Maybe a quick excerpt of code could help clarify your technique.

Thanks,
Charlie


On Tue, Dec 23, 2008 at 10:26 AM, Tracy Spratt <[email protected]> wrote:
> I have used this technique to break up long running processes.
>
>
>
> But I use two functions and two instance variables so that the function of
> the iterator is entirely separate from the processor.
>
>
>
> The way you are doing it , essentially recursively, may be causing the
> problem.
>
>
>
> Tracy
>
>
>
> ________________________________
>
> From: [email protected] [mailto:[email protected]] On
> Behalf Of Charlie Hubbard
> Sent: Tuesday, December 23, 2008 8:35 AM
> To: [email protected]
> Subject: [flexcoders] Performance and UI failing to update?
>
>
>
> I'm writing an AIR application where I have a very long operation that
> I need to run in the background. I know Actionscript doesn't have
> threads so I'm trying to simulate that using cooperative multi-tasking
> by breaking up my job into smaller pieces. I'm basically trying to
> parse an XML file, iterating over the nodes in that XML document,
> parsing the file that node refers to, add an entry to the SQL lite DB.

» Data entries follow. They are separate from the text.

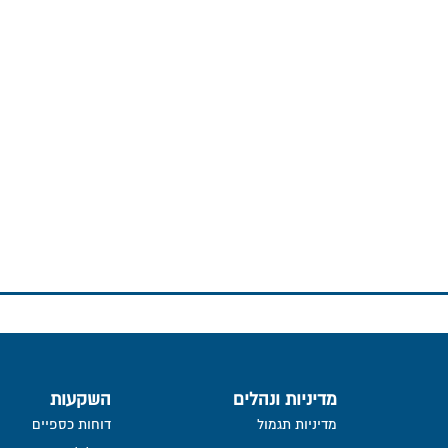
מדיניות ונהלים
השקעות
מדיניות תגמול
דוחות כספיים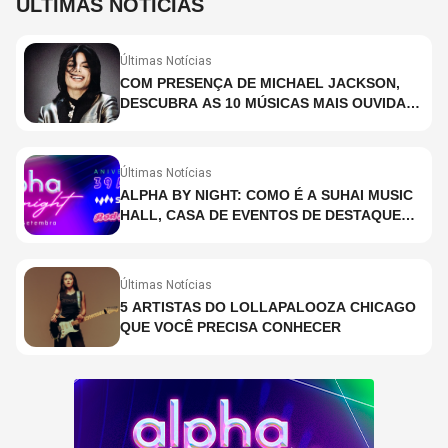
ÚLTIMAS NOTÍCIAS
Últimas Notícias
COM PRESENÇA DE MICHAEL JACKSON,
DESCUBRA AS 10 MÚSICAS MAIS OUVIDAS
NO MUNDO ATUALMENTE (DE 26 DE JUNHO
A 2 DE JULHO)
Últimas Notícias
ALPHA BY NIGHT: COMO É A SUHAI MUSIC
HALL, CASA DE EVENTOS DE DESTAQUE
EM SÃO PAULO?
Últimas Notícias
5 ARTISTAS DO LOLLAPALOOZA CHICAGO
QUE VOCÊ PRECISA CONHECER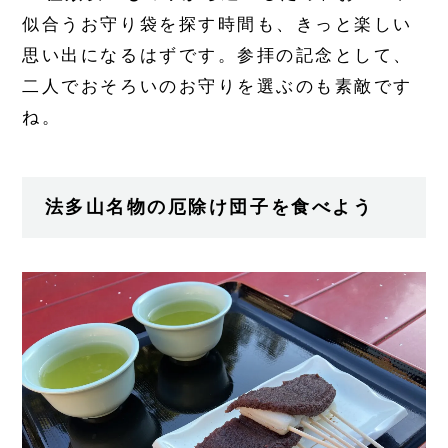
似合うお守り袋を探す時間も、きっと楽しい
思い出になるはずです。参拝の記念として、
二人でおそろいのお守りを選ぶのも素敵です
ね。
法多山名物の厄除け団子を食べよう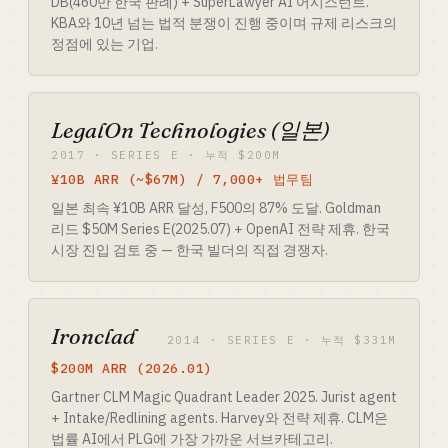
DB(460만 한국 판례) + SuperLawyer AI 어시스턴트.
KBA와 10년 넘는 법적 분쟁이 진행 중이며 규제 리스크의
정점에 있는 기업.
LegalOn Technologies (일본)
2017 · SERIES E · 누적 $200M
¥10B ARR (~$67M) / 7,000+ 법무팀
일본 최속 ¥10B ARR 달성, F500의 87% 도달. Goldman
리드 $50M Series E(2025.07) + OpenAI 전략 제휴. 한국
시장 진입 검토 중 — 한국 빌더의 직접 경쟁자.
Ironclad
2014 · SERIES E · 누적 $331M
$200M ARR (2026.01)
Gartner CLM Magic Quadrant Leader 2025. Jurist agent
+ Intake/Redlining agents. Harvey와 전략 제휴. CLM은
법률 AI에서 PLG에 가장 가까운 서브카테고리.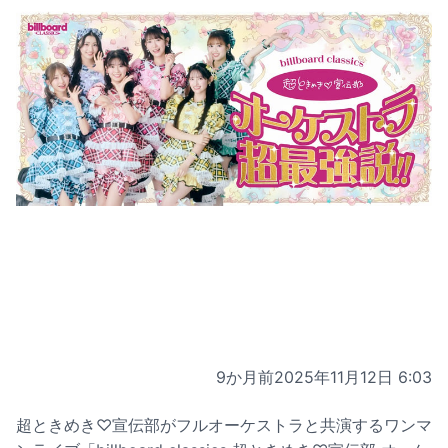
9か月前
2025年11月12日 6:03
超ときめき♡宣伝部がフルオーケストラと共演するワンマ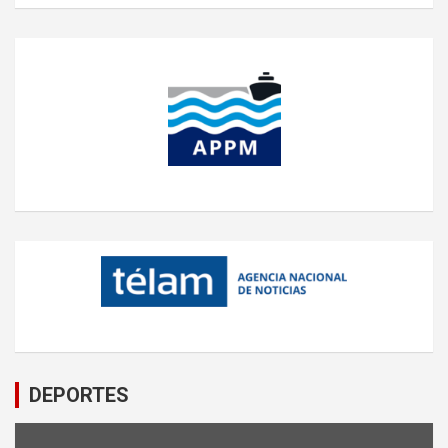
DEPORTES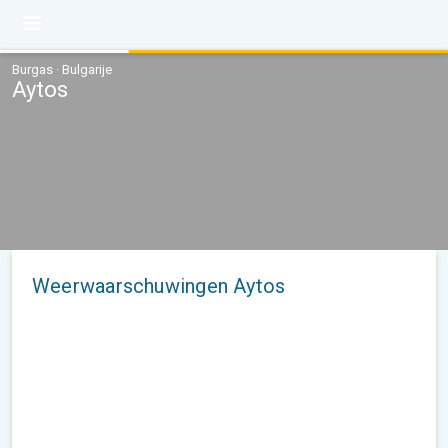
Burgas · Bulgarije
Aytos
Weerwaarschuwingen Aytos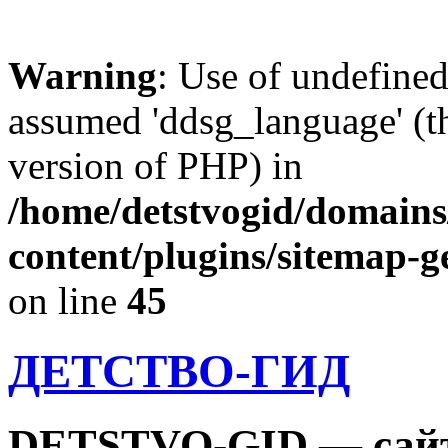
Warning
: Use of undefine
assumed 'ddsg_language' (th
version of PHP) in
/home/detstvogid/domains
content/plugins/sitemap-g
on line
45
ДЕТСТВО-ГИД
DETSTVO-GID — сайт 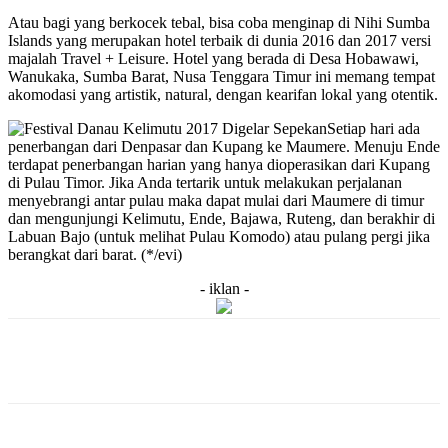
Atau bagi yang berkocek tebal, bisa coba menginap di Nihi Sumba
Islands yang merupakan hotel terbaik di dunia 2016 dan 2017 versi
majalah Travel + Leisure. Hotel yang berada di Desa Hobawawi,
Wanukaka, Sumba Barat, Nusa Tenggara Timur ini memang tempat
akomodasi yang artistik, natural, dengan kearifan lokal yang otentik.
Setiap hari ada
penerbangan dari Denpasar dan Kupang ke Maumere. Menuju Ende
terdapat penerbangan harian yang hanya dioperasikan dari Kupang
di Pulau Timor. Jika Anda tertarik untuk melakukan perjalanan
menyebrangi antar pulau maka dapat mulai dari Maumere di timur
dan mengunjungi Kelimutu, Ende, Bajawa, Ruteng, dan berakhir di
Labuan Bajo (untuk melihat Pulau Komodo) atau pulang pergi jika
berangkat dari barat. (*/evi)
- iklan -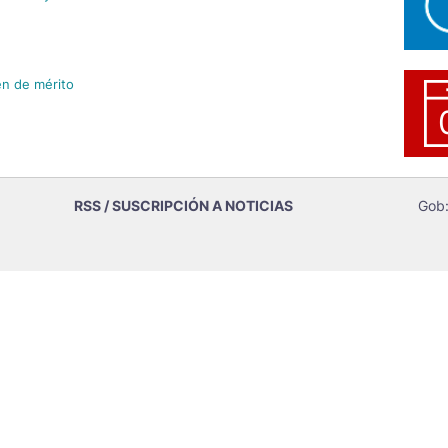
en de mérito
RSS / SUSCRIPCIÓN A NOTICIAS
Gob: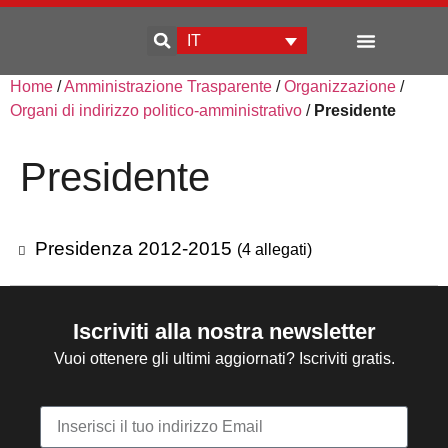
IT
Home
/
Amministrazione Trasparente
/
Organizzazione
/
Sviluppo d’impresa
Organi di indirizzo politico-amministrativo
/
Presidente
Presidente
Presidenza 2012-2015
(4 allegati)
Iscriviti alla nostra newsletter
Vuoi ottenere gli ultimi aggiornati? Iscriviti gratis.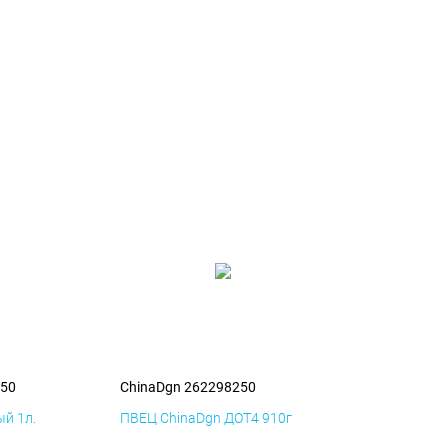
250
ChinaDgn 262298250
й 1л.
ПВЕЦ ChinaDgn ДОТ4 910г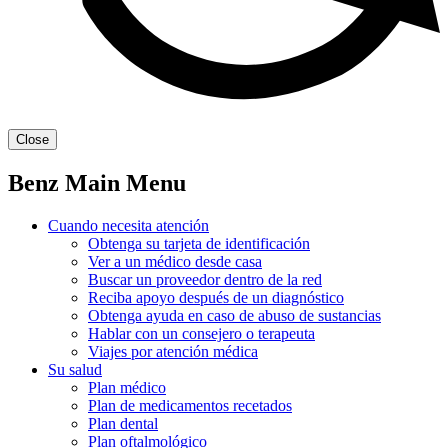
Close
Benz Main Menu
Cuando necesita atención
Obtenga su tarjeta de identificación
Ver a un médico desde casa
Buscar un proveedor dentro de la red
Reciba apoyo después de un diagnóstico
Obtenga ayuda en caso de abuso de sustancias
Hablar con un consejero o terapeuta
Viajes por atención médica
Su salud
Plan médico
Plan de medicamentos recetados
Plan dental
Plan oftalmológico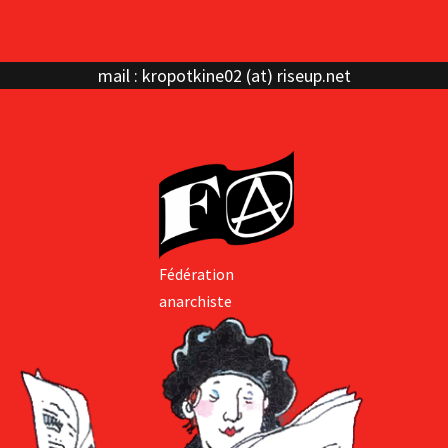
mail : kropotkine02 (at) riseup.net
Fédération
anarchiste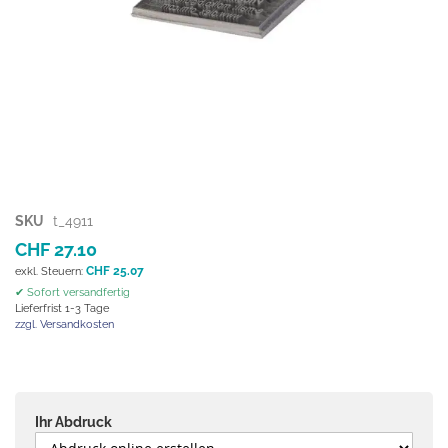
Zum
SKU
t_4911
Anfang
CHF 27.10
der
CHF 25.07
Bildgalerie
✔ Sofort versandfertig
springen
Lieferfrist 1-3 Tage
zzgl. Versandkosten
Ihr Abdruck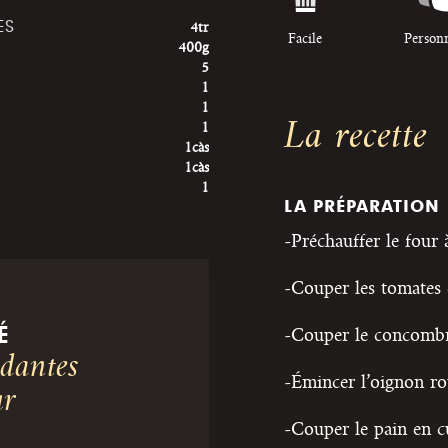
ES
4tr
Facile
Person
400g
5
1
1
La recette
1
1càs
1càs
1
LA PRÉPARATION
-Préchauffer le four 
-Couper les tomates 
É
-Couper le concombr
ndantes
-Émincer l’oignon rou
ur
-Couper le pain en c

> The parsing of the XML is done separately from the iteration, and
> each iteration of the loop over the nodes is done using
> UIComponent.callLater(). So my algorithm looks pretty close to
> something of this form:
>
> function doIteration( currentIndex : int, totalIndex: int ) : void {
> var current : Object = objects[ currentIndex ];
> doSomething( current );
> callLater( doIteration, [ currentIndex + 1, totalIndex ] );
> }
>
> My expectation is that by using callLater that will allow my UI to
> paint and update between each iteration of my loop. However, that
> doesn't seem to be the case. When my application starts this process
> it updates very infrequently, and freezes most of the time. I can put
> trace statements in my loop and see that it's processing loads of
> files very quickly, but the UI never gets updated.
>
> How does Flash behave when it's under a load like this? It runs as 12
> frames/s, and I know that callLater is done at the end of each frame.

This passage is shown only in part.